“I don’t know,” Iswen admitted, staring down into her teacup. She’d spent time around mages; she knew that it was probably possible to see possible futures in things like tea. Or, if it wasn’t, she dearly wanted it to be.
“I know what my family intended for me,” she said, lifting the cup to take another grimacing sip. Merchant families married their children to other merchant families, or up into the nobility if they could make a canny match, or down into a family who could provide something to sell, if a younger child. At best she’d have an abacus pushed into her hands and the finer points of the business drummed into her head.
“It was never…in my nature,” she said tactfully. “That was why I joined the Templars. I could be who I am with them: a warrior, who protected people. Kirkwall merchant daughters don’t get to do that, except as Templars.” Her bad luck the Kirkwall Circle and Templars had been rotted from the core out.
“Where would you go?” she asked, curious, for a moment forgetting that Templars could not be curious of mages without arousing suspicion.
It had never occurred to her just how many people had no hand in their own fate. She’d seen plenty of it in the Circles, yes-- mages cooped up with a life they’d never wanted. She’d had friends who’d shared her sentiment, and they’d spent their time dreaming of the outside world where everyone was happy and FREE.
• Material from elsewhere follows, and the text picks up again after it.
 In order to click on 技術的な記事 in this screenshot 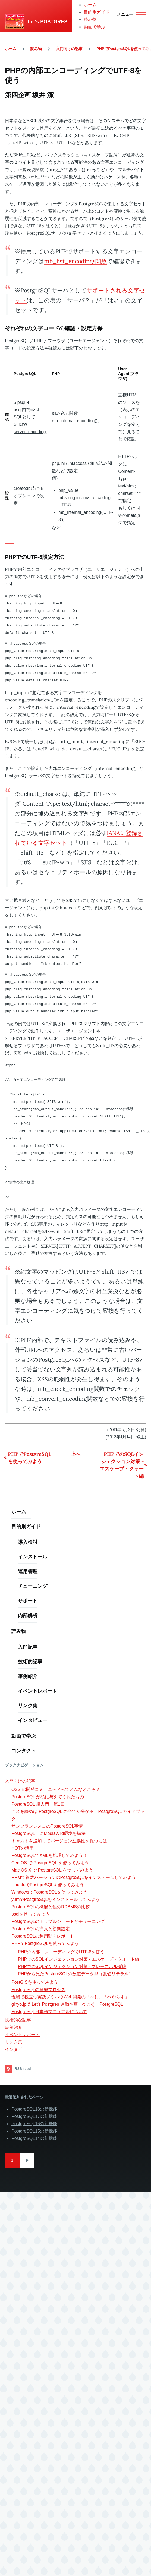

Surfacing to the reality of the outside world had showed her just how complicated it was. Circumstance was a hard mistress, and few people-- even the Empress of Orlais-- had control over it.
Perhaps she’d been robbed of less freedom than she’d initially thought.
“I’m not sure, really.” She shrugged, fingers plucking at the grain of the wood table. “All I ever wanted was to be somewhere ELSE-- I never really cared where. I’d want to go back home to my sisters, of course. And once we were together? Anywhere. Everywhere.”